In two separate cases recently, involving different authorities, I have had to deal with misunderstandings on the part of planning officers regarding the concept of a building’s ‘curtilage’. There seems to be a rather widespread ignorance of planning law in this regard.
The lawful use of a property (whatever it is) extends to the whole of the ‘planning unit’ (i.e. the unit of occupation, unless or until any part of it can be identified as being physically and functionally separate from the whole). With this one exception, the planning unit in the case of a single private dwellinghouse is undoubtedly the whole of the land occupied with the house, and the lawful use of the whole of that planning unit falls within Use Class C3 in the Use Classes Order (namely use as a single private dwellinghouse).

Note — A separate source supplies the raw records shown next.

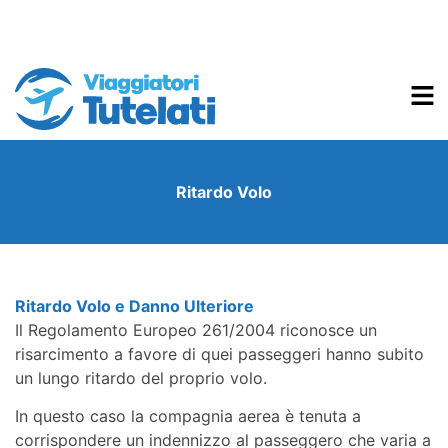
Ritardo Volo
Ritardo Volo e Danno Ulteriore
Il Regolamento Europeo 261/2004 riconosce un
risarcimento a favore di quei passeggeri hanno subito
un lungo ritardo del proprio volo.
In questo caso la compagnia aerea è tenuta a
corrispondere un indennizzo al passeggero che varia a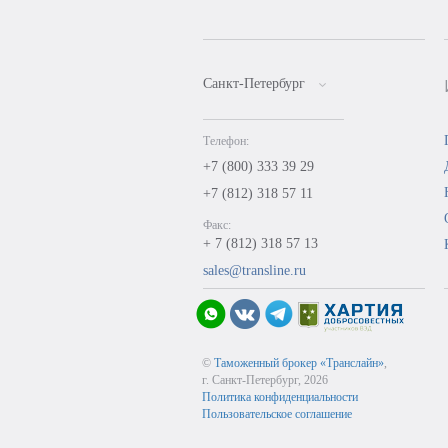
Санкт-Петербург
Телефон:
+7 (800) 333 39 29
+7 (812) 318 57 11
Факс:
+ 7 (812) 318 57 13
sales@transline.ru
©
Таможенный брокер «Транслайн»
,
г. Санкт-Петербург, 2026
Политика конфиденциальности
Пользовательское соглашение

Where planning officers seem to get confused is in relation to the concept of the domestic ‘curtilage’. The first point which it is important to grasp is that the ‘curtilage’ (or the ‘residential curtilage’) of a property does not represent a use of land for planning purposes. You cannot change the use of land to use ‘as residential curtilage’. If land not forming part of the original planning unit is incorporated within that planning unit (for example, a house and the land enjoyed with it for domestic purposes), in other words if its use is changed from (say) agricultural use to domestic use, then that represents a material change of use of that land, but it makes no difference whether the area of land in question was incorporated in what can be described as the ‘residential curtilage’ of the house; what matters is whether it has been incorporated in the planning unit so as to change its use to domestic use.

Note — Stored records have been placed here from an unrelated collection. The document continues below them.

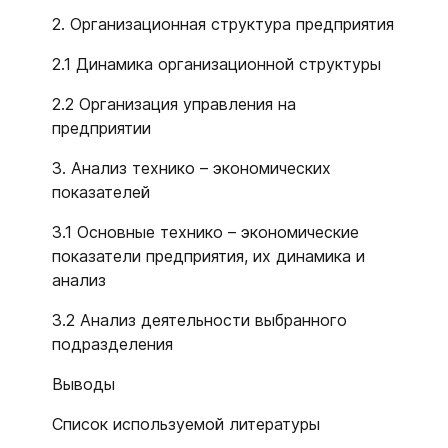
2. Организационная структура предприятия
2.1 Динамика организационной структуры
2.2 Организация управления на
предприятии
3. Анализ технико – экономических
показателей
3.1 Основные технико – экономические
показатели предприятия, их динамика и
анализ
3.2 Анализ деятельности выбранного
подразделения
Выводы
Список используемой литературы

The second point to bear in mind (as you may appreciate from what I have already written above) is that the ‘domestic curtilage’ of a house is not necessarily co-extensive with the planning unit. This particularly applies to large houses in the countryside, where the ‘curtilage’ may extend only to the cultivated garden, plus the forecourt immediately in front of the house, etc. However, other land within the planning unit which is not so directly related to the house may in fact fall outside the domestic curtilage. As I have pointed out above, this makes no difference in terms of the lawful use of the land. The only significance of the definition of the curtilage for planning purposes is that certain permitted development rights for operational development (outbuildings, extensions and certain other structures) apply within the curtilage of a single private dwellinghouse, but not to any land within the same planning unit which falls outside the curtilage.
Planning officers sometimes seem to get hung up with the definition of the ‘curtilage’ when considering questions of lawful use (as distinct from permitted development rights, which are an entirely separate issue), but I really must stress that this is of no relevance in relation to the lawful use of any part of the property. In the vast majority of cases, the whole of a domestic property will constitute a single planning unit, so that the lawful use of the whole of the property will be use as a single private dwellinghouse within Use Class C3 of the Use Classes Order, and this necessarily includes the whole of the land enjoyed with it for domestic purposes, whether it falls inside or outside the slightly narrower definition of ‘residential curtilage’.